Complications with Surgery and Medications
People who have sleep apnea are more likely to develop complications after surgery. There’s also increased concern with general anesthesia and medications.
Those with sleep apnea are more likely to see abnormal results on a liver test, and are more likely to show signs of scarring, also known as non-alcoholic fatty liver disease.
Treatment of Sleep Apnea
The treatment for this disorder largely depends on the type of sleep apnea.
The most common treatment for obstructive sleep apnea is PAP therapy, which can be in the form of:
- CPAP (Continuous Positive Airway Pressure)
- BiPAP (Bilevel Positive Airway Pressure)
- APAP (Automatic Positive Airway Pressure)
Other treatment options include:
- MADs (Mandibular advancement devices)
- Tongue-retaining mouthpieces
- Nasal surgery
- Pillows designed for sleep apnea sufferers
- UPPP (Uvulopalatopharyngoplasty) procedure
- MMA (Maxillomandibular Advancement)
When treating CSA, doctors typically focus on addressing the underlying cause of the disorder.

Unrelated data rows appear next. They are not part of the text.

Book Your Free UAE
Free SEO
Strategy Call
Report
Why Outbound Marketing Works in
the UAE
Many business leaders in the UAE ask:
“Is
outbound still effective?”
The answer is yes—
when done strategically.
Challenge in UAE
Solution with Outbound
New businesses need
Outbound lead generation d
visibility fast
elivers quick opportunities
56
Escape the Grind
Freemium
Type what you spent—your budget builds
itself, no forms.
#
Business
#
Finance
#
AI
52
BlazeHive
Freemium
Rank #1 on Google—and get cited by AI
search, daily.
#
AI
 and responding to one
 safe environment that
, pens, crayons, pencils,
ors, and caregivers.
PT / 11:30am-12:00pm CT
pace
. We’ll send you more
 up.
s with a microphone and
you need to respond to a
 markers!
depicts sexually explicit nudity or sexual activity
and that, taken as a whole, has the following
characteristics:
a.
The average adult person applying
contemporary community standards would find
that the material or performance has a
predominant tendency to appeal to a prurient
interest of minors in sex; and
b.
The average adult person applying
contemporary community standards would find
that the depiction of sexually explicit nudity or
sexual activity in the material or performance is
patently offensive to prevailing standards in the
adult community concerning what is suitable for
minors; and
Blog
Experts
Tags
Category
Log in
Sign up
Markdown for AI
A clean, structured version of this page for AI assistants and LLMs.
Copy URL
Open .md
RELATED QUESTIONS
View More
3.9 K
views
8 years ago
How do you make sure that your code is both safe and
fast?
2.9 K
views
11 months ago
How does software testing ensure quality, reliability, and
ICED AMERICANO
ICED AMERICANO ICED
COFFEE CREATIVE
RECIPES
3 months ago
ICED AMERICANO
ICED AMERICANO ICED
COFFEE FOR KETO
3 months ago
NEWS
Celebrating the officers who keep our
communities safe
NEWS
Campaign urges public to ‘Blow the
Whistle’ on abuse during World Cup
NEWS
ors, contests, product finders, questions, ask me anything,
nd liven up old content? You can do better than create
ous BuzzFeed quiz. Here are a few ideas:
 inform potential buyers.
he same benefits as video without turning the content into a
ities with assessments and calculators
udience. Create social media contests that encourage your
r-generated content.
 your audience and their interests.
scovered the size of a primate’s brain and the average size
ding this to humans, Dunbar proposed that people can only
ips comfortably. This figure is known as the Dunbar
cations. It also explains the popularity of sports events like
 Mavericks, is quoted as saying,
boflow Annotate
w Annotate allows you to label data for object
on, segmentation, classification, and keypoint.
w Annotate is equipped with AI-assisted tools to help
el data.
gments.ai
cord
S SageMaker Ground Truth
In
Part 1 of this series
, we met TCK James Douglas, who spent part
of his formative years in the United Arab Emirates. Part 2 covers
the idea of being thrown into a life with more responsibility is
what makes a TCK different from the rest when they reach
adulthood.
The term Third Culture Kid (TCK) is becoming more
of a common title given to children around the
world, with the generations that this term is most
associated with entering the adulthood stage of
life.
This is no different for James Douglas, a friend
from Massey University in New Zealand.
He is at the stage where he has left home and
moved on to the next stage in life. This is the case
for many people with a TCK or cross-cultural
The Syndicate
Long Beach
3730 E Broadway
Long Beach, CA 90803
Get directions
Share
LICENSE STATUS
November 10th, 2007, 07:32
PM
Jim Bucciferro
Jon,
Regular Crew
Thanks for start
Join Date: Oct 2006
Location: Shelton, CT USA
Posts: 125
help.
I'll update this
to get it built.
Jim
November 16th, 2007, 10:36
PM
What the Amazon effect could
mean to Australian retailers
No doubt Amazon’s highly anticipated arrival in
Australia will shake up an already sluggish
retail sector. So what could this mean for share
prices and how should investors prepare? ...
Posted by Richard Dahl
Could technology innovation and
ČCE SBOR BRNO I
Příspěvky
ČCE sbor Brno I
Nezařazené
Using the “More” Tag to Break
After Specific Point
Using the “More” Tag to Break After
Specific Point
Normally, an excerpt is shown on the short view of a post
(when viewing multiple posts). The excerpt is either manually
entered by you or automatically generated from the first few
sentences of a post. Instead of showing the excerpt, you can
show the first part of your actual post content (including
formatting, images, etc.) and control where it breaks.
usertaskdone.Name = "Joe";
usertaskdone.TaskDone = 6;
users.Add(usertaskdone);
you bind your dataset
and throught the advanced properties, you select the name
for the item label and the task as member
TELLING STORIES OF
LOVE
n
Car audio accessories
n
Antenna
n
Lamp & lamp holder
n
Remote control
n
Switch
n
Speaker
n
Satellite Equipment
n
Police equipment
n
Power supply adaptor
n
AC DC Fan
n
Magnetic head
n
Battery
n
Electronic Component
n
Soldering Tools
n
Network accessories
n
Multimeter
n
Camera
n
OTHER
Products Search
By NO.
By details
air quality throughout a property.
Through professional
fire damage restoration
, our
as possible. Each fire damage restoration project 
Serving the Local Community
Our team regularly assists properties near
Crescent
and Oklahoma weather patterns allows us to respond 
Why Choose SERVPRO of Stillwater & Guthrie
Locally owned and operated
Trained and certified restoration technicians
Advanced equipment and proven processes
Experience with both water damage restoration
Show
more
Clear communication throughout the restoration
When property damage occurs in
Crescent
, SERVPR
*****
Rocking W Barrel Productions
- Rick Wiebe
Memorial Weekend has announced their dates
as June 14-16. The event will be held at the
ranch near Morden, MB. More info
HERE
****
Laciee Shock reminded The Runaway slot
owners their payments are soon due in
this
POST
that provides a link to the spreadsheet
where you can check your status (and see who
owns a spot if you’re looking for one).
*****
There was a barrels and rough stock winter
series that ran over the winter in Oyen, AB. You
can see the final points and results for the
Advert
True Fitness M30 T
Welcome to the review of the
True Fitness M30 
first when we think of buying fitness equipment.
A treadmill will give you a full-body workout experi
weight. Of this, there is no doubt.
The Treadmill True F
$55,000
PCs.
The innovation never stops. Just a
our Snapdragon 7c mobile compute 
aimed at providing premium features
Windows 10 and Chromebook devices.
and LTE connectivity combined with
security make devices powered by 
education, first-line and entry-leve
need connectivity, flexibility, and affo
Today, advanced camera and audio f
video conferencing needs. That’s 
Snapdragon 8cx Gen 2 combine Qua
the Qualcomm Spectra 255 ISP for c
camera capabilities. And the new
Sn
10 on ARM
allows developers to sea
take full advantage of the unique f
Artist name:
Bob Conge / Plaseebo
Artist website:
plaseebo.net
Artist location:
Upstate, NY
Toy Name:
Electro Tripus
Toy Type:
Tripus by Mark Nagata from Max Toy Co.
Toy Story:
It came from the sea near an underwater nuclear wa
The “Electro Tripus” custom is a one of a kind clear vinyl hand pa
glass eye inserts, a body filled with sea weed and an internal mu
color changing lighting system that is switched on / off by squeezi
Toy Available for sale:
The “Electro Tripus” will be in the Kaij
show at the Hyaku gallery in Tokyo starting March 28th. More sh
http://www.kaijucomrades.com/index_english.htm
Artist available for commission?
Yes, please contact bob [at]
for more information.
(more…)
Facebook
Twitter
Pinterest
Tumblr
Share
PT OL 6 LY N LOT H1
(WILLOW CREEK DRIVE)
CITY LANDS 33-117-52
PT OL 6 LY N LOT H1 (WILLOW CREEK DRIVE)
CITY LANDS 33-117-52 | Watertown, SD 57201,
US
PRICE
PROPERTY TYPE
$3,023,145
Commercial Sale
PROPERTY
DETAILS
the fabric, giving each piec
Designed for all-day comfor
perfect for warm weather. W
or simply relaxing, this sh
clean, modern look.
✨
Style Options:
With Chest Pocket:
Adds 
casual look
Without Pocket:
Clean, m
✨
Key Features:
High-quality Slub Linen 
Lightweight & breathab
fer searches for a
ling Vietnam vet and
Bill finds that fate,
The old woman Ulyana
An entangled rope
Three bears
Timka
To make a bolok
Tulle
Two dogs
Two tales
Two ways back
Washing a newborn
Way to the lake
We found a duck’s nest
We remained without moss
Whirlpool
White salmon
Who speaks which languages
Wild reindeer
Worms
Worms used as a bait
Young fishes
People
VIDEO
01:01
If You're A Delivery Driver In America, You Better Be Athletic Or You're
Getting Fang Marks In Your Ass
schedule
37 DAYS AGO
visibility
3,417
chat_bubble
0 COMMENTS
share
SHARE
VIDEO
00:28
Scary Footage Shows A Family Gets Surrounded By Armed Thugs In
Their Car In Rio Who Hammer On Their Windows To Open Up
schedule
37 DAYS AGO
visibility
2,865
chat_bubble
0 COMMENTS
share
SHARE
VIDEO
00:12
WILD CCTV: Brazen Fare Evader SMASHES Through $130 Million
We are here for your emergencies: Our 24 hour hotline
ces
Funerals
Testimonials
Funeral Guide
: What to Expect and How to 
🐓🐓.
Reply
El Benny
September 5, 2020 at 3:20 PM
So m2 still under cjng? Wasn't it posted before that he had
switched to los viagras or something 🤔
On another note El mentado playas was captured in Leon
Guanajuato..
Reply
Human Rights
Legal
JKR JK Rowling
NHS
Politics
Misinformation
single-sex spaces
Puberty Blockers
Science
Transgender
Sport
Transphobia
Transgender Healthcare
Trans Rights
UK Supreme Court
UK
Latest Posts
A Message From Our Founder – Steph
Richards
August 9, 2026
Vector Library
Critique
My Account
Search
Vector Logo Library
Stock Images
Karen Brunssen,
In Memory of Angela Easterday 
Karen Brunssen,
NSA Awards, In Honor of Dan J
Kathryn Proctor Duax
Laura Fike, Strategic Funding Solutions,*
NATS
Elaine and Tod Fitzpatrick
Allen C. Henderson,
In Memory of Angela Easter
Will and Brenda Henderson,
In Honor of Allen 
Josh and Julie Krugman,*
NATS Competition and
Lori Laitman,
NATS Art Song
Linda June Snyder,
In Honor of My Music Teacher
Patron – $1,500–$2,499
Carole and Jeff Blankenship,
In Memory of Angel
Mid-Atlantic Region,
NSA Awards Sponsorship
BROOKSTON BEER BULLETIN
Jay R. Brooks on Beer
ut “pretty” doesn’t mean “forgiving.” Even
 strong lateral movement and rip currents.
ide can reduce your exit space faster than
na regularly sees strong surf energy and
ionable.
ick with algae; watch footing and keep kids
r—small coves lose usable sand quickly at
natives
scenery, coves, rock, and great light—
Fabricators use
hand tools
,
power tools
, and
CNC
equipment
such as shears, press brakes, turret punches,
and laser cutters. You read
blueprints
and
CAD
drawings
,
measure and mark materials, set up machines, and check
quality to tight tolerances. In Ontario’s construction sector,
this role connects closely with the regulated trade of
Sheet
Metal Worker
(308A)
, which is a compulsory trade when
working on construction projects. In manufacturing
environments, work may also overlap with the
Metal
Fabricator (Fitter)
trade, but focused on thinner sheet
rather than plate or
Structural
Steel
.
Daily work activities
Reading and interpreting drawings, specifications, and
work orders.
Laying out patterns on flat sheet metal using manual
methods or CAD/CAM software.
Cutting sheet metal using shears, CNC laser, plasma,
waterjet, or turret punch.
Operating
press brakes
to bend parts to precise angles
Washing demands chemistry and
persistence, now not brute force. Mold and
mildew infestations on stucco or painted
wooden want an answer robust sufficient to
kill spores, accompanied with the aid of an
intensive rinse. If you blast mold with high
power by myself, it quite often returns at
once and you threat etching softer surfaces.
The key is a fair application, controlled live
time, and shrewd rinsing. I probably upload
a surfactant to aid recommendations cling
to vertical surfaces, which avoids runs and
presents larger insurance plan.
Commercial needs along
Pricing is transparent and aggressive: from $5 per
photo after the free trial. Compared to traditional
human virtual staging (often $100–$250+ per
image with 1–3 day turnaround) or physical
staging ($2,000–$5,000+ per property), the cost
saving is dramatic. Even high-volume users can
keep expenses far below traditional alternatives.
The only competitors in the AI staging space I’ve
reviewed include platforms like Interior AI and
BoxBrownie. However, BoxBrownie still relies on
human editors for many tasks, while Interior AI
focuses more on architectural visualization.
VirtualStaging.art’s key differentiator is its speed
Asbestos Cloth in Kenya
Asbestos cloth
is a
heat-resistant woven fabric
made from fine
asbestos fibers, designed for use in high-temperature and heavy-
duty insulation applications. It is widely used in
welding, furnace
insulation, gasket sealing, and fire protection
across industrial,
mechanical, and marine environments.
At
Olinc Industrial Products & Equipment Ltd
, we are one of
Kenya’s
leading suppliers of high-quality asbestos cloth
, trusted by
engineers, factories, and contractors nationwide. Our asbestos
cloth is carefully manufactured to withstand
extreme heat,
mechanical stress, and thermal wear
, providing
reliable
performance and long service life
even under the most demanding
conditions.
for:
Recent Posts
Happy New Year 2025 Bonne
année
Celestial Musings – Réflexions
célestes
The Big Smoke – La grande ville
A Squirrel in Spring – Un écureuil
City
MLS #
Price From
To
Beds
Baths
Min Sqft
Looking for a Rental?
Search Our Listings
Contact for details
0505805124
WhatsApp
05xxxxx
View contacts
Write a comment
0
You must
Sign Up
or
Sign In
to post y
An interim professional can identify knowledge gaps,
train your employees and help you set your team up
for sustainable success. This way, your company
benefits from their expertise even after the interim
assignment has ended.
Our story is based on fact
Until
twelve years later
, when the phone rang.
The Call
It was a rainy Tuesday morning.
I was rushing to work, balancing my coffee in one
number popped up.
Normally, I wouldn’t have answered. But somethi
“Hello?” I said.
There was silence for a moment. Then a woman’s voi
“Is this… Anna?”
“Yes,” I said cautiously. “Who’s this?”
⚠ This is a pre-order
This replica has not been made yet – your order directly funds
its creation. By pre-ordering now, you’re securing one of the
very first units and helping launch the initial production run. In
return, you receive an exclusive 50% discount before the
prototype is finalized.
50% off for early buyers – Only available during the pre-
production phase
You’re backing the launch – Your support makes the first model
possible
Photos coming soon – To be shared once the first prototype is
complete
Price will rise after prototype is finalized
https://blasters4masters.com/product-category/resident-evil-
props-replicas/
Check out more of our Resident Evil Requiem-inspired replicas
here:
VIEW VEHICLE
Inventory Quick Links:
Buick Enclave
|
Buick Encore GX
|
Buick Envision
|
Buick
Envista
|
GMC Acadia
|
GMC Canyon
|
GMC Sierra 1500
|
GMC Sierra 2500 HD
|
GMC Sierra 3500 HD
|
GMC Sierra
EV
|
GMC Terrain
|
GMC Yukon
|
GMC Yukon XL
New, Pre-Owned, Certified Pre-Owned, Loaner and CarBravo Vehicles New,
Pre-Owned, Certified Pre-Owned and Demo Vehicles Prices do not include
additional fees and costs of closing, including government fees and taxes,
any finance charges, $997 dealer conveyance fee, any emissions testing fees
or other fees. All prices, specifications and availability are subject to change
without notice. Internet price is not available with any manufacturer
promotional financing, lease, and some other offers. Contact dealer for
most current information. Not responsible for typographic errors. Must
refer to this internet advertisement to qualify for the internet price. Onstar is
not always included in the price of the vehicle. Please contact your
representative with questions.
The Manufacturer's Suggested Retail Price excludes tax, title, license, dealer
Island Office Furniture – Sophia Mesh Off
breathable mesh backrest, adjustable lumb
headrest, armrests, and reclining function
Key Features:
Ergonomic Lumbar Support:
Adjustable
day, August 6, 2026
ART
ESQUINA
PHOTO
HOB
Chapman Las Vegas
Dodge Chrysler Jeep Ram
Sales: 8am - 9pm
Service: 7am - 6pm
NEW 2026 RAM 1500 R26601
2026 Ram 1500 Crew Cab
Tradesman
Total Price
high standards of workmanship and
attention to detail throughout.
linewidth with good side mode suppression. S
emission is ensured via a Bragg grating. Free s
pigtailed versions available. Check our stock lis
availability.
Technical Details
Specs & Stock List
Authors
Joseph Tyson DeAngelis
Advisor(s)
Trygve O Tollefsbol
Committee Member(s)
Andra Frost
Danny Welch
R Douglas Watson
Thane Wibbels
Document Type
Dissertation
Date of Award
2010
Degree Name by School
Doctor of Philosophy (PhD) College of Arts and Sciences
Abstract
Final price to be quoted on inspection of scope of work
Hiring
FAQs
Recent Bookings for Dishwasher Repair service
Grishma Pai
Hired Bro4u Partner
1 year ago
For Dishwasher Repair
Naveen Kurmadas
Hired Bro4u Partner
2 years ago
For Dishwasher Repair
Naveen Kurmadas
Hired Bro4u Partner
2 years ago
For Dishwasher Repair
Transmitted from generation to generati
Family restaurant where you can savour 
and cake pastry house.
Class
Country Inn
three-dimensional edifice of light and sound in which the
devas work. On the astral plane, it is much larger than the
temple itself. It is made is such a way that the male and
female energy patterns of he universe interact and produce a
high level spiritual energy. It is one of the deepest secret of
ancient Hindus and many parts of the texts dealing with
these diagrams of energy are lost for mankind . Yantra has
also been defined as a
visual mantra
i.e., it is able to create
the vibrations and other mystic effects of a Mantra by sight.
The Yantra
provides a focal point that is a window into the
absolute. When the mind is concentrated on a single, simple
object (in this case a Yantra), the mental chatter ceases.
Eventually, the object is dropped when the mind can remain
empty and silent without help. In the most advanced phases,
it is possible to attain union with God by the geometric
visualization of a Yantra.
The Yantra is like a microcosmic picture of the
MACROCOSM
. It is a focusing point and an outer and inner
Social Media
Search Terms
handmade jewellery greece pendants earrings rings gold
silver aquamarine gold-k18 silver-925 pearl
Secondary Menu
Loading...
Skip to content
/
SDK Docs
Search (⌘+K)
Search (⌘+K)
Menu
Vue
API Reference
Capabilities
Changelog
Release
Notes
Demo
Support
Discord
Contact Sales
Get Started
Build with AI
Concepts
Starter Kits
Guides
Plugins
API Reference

In the meantime, many treatments used for OSA are also used for CSA, including:
- CPAP and BPAP machines
An ASV (adaptive-servo ventilation) device may also be used, which monitors and adjusts airflow through the mask to the person’s natural breathing patterns when awake.
Medications may also be used to treat CSA, depending on the cause of the disorder. Common medications include theophylline and acetazolamide.
Treating Mixed Sleep Apnea
Treating mixed sleep apnea can be a challenge. CPAP and BiPAP machines are currently the most commonly prescribed treatment options.
If you’re experiencing any of the symptoms of sleep apnea, talk to your doctor right away. Sleep apnea is considered a serious medical condition and should be treated as soon as possible.